** TO DO **
What you return must be exactly the lines running from the one with "Yoga oncológico (plazas" to the end of the data below, inclusive, and nothing more.

** DATA FOR THIS TASK **
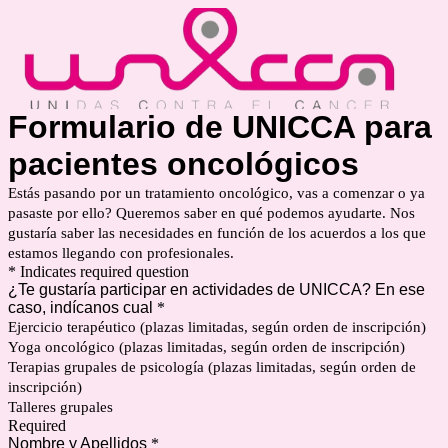
Formulario de UNICCA para
pacientes oncológicos
Estás pasando por un tratamiento oncológico, vas a comenzar o ya
pasaste por ello? Queremos saber en qué podemos ayudarte. Nos
gustaría saber las necesidades en función de los acuerdos a los que
estamos llegando con profesionales.
* Indicates required question
¿Te gustaría participar en actividades de UNICCA? En ese
caso, indícanos cual
*
Ejercicio terapéutico (plazas limitadas, según orden de inscripción)
Yoga oncológico (plazas limitadas, según orden de inscripción)
Terapias grupales de psicología (plazas limitadas, según orden de
inscripción)
Talleres grupales
Required
Nombre y Apellidos
*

** ANSWER TO THIS EXERCISE **
Yoga oncológico (plazas limitadas, según orden de inscripción)
Terapias grupales de psicología (plazas limitadas, según orden de
inscripción)
Talleres grupales
Required
Nombre y Apellidos
*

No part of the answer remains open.